Recorded information:
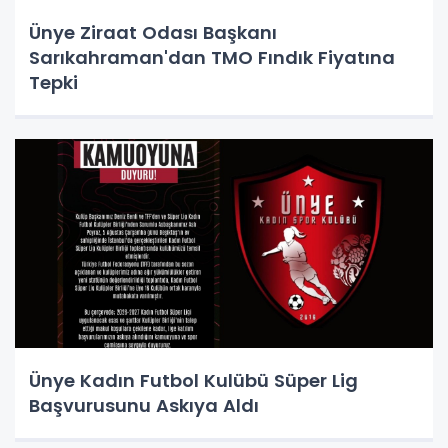
Ünye Ziraat Odası Başkanı
Sarıkahraman'dan TMO Fındık Fiyatına
Tepki
Ünye Kadın Futbol Kulübü Süper Lig
Başvurusunu Askıya Aldı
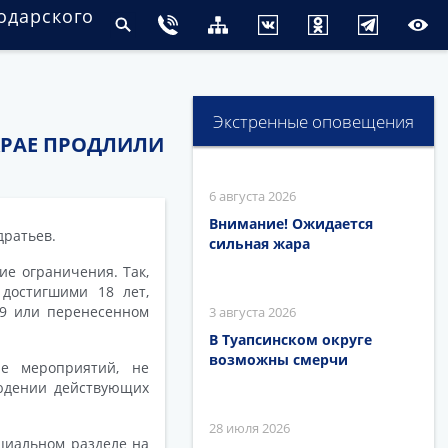
одарского
Экстренные оповещения
КРАЕ ПРОДЛИЛИ
6 августа 2026
Внимание! Ожидается
дратьев.
сильная жара
ие ограничения. Так,
достигшими 18 лет,
19 или перенесенном
3 августа 2026
В Туапсинском округе
возможны смерчи
ие мероприятий, не
людении действующих
28 июля 2026
циальном разделе на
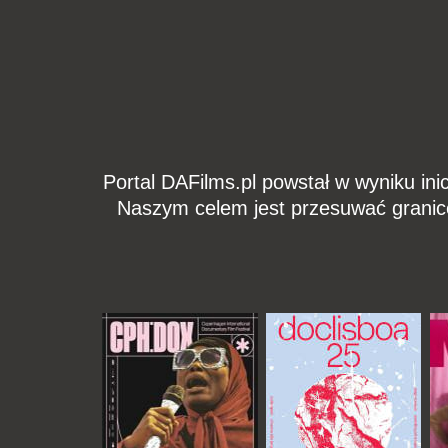
Portal DAFilms.pl powstał w wyniku ini
Naszym celem jest przesuwać granic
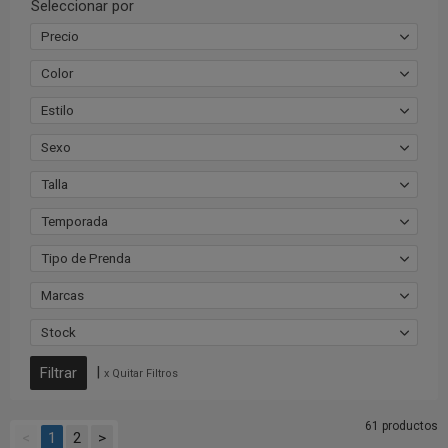
Seleccionar por
Precio
Color
Estilo
Sexo
Talla
Temporada
Tipo de Prenda
Marcas
Stock
|
x Quitar Filtros
61 productos
<
1
2
>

What is required:
Line by line, write out the entries exactly, and leave the pictures out.

Result for this task:
Ünye Ziraat Odası Başkanı
Sarıkahraman'dan TMO Fındık Fiyatına
Tepki
Ünye Kadın Futbol Kulübü Süper Lig
Başvurusunu Askıya Aldı
одарского
Экстренные оповещения
КРАЕ ПРОДЛИЛИ
6 августа 2026
Внимание! Ожидается
дратьев.
сильная жара
ие ограничения. Так,
достигшими 18 лет,
19 или перенесенном
3 августа 2026
В Туапсинском округе
возможны смерчи
ие мероприятий, не
людении действующих
28 июля 2026
циальном разделе на
Portal DAFilms.pl powstał w wyniku ini
Naszym celem jest przesuwać granic
Seleccionar por
Precio
Color
Estilo
Sexo
Talla
Temporada
Tipo de Prenda
Marcas
Stock
|
x Quitar Filtros
61 productos
<
1
2
>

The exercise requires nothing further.